┏━━
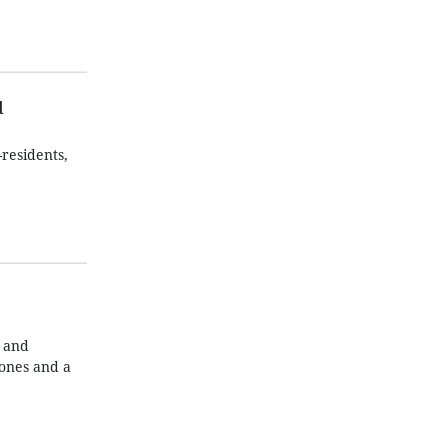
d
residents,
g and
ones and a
┗━━
┏━━
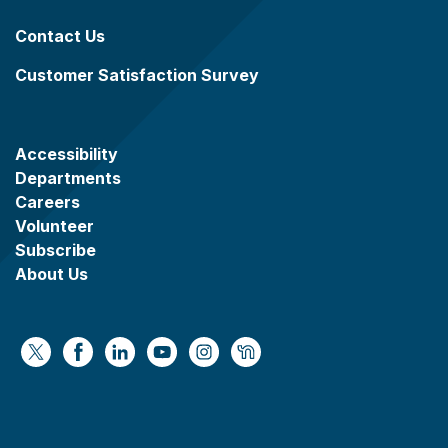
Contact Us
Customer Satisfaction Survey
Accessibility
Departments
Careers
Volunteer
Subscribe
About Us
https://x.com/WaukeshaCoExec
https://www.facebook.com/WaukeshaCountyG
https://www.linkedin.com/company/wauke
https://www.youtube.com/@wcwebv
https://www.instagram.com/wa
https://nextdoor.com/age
┗━━
• Activity:
The word "https" appears in some lines of the listing. Give the number of those lines, and only that.

• Response:
6